--- WHAT IS REQUIRED ---
Print out the full material below, exact in every line, with no images included.

--- PROVIDED RECORDS ---
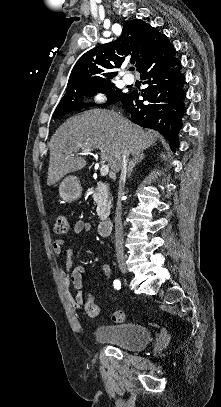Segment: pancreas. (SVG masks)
Masks as SVG:
<instances>
[{
    "instance_id": "pancreas-1",
    "label": "pancreas",
    "mask_w": 221,
    "mask_h": 407,
    "mask_svg": "<svg viewBox=\"0 0 221 407\" xmlns=\"http://www.w3.org/2000/svg\"><path fill=\"white\" fill-rule=\"evenodd\" d=\"M87 193L92 194L94 203L97 205L98 217L105 219L110 214L111 209V197L107 186L99 182L95 188L88 189Z\"/></svg>"
}]
</instances>
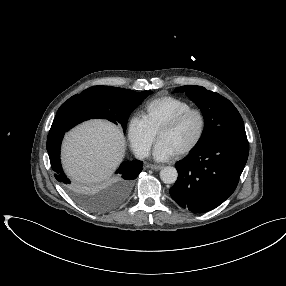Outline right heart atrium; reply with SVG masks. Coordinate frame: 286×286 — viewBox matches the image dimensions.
Here are the masks:
<instances>
[{
  "label": "right heart atrium",
  "instance_id": "d8ad5b80",
  "mask_svg": "<svg viewBox=\"0 0 286 286\" xmlns=\"http://www.w3.org/2000/svg\"><path fill=\"white\" fill-rule=\"evenodd\" d=\"M127 137L129 143L140 158L149 155L155 141L156 133L149 127L145 119L140 115H134L127 124Z\"/></svg>",
  "mask_w": 286,
  "mask_h": 286
}]
</instances>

--- SOLUTION ---
Segment: pancreas. (SVG masks)
Masks as SVG:
<instances>
[{
    "instance_id": "pancreas-1",
    "label": "pancreas",
    "mask_w": 221,
    "mask_h": 407,
    "mask_svg": "<svg viewBox=\"0 0 221 407\" xmlns=\"http://www.w3.org/2000/svg\"><path fill=\"white\" fill-rule=\"evenodd\" d=\"M87 193L92 194L94 203L97 205L98 217L105 219L110 214L111 209V197L107 186L99 182L95 188L88 189Z\"/></svg>"
}]
</instances>
Outline right heart atrium; reply with SVG masks. Coordinate frame: 286×286 — viewBox matches the image dimensions.
Here are the masks:
<instances>
[{
  "label": "right heart atrium",
  "instance_id": "d8ad5b80",
  "mask_svg": "<svg viewBox=\"0 0 286 286\" xmlns=\"http://www.w3.org/2000/svg\"><path fill=\"white\" fill-rule=\"evenodd\" d=\"M127 137L129 143L140 158L149 155L155 141L156 133L149 127L145 119L140 115H134L127 124Z\"/></svg>",
  "mask_w": 286,
  "mask_h": 286
}]
</instances>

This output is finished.